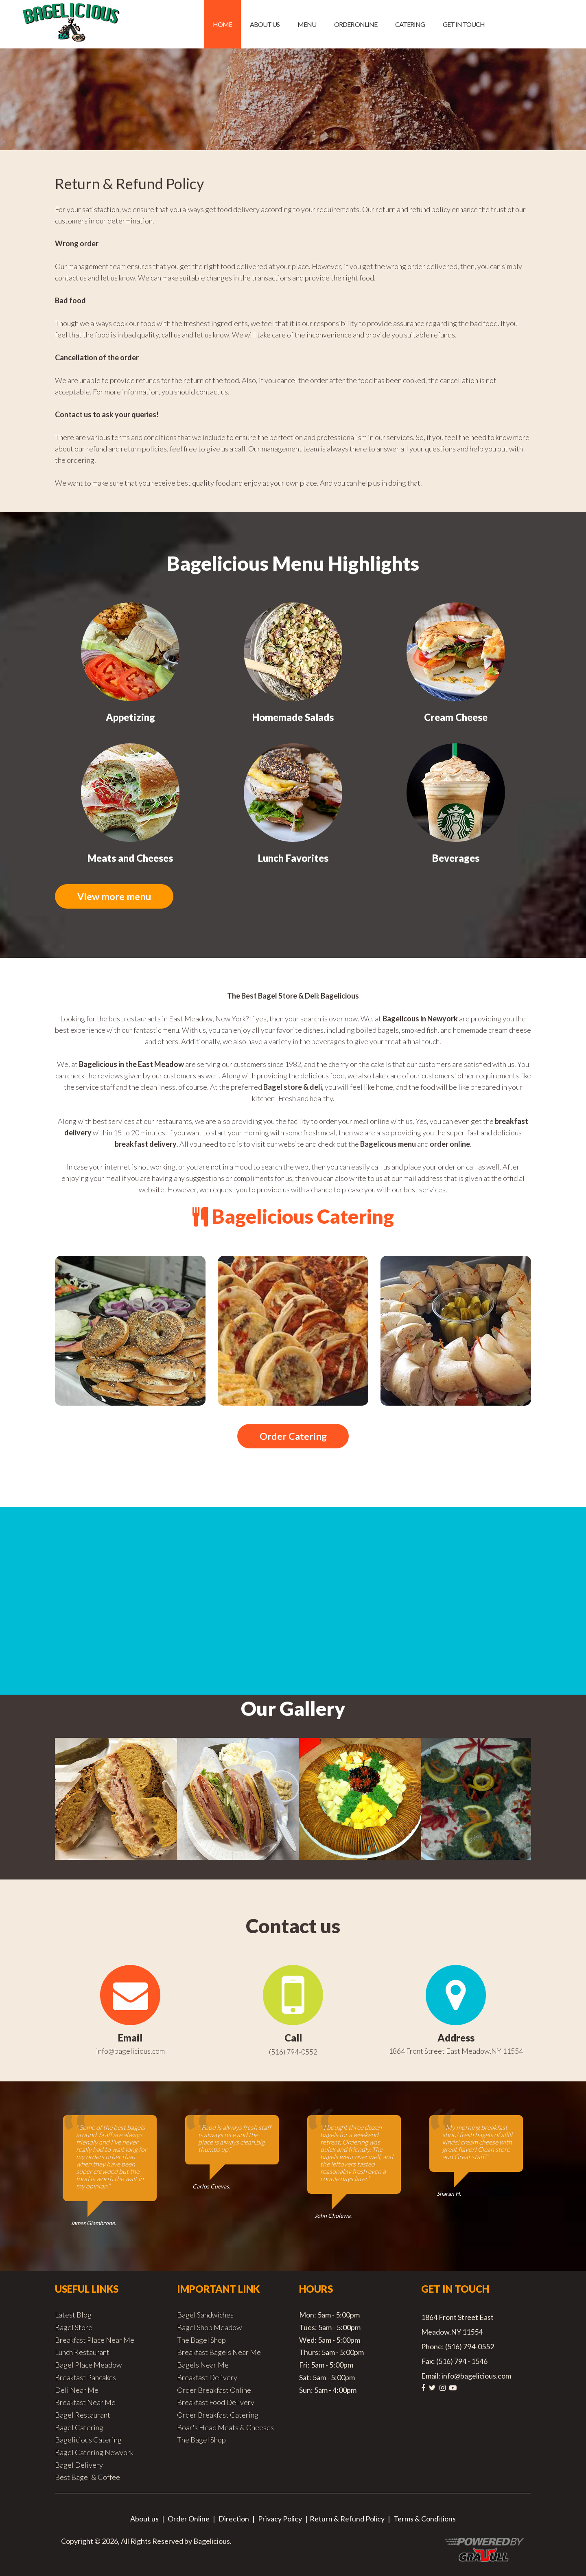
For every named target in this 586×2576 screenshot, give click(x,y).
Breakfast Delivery (207, 2378)
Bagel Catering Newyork (94, 2453)
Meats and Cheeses (130, 858)
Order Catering (293, 1437)
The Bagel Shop (201, 2340)
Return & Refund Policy (347, 2519)
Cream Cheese (456, 717)
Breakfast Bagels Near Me (219, 2352)
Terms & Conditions (425, 2519)
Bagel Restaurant (82, 2415)
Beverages (455, 858)
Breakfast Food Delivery (215, 2403)
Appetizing (130, 717)
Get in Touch (464, 24)
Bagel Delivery (79, 2465)
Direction (234, 2519)
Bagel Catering (79, 2428)
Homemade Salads (293, 717)
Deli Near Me (76, 2390)
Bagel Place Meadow (88, 2365)
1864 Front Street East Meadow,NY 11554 (456, 2051)
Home (222, 24)
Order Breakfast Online (214, 2390)
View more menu (116, 896)
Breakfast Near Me (85, 2403)
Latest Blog (73, 2315)
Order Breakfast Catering (217, 2415)
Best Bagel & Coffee (87, 2477)
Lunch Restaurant (82, 2352)
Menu (306, 24)
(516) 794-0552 (293, 2052)
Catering (410, 24)
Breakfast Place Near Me (94, 2340)
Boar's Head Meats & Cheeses (225, 2428)
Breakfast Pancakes (85, 2378)
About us (265, 24)
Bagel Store (73, 2328)
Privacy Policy (280, 2519)
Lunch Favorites (293, 858)
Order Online (355, 24)
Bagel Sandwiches (205, 2315)
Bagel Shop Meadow (209, 2328)
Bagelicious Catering (88, 2440)
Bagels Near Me (203, 2365)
+++
§ **Your objective**: Which lines above include the string "Bagels"? Show them.

§ **Task answer**:
Breakfast Bagels Near Me (219, 2352)
Bagels Near Me (203, 2365)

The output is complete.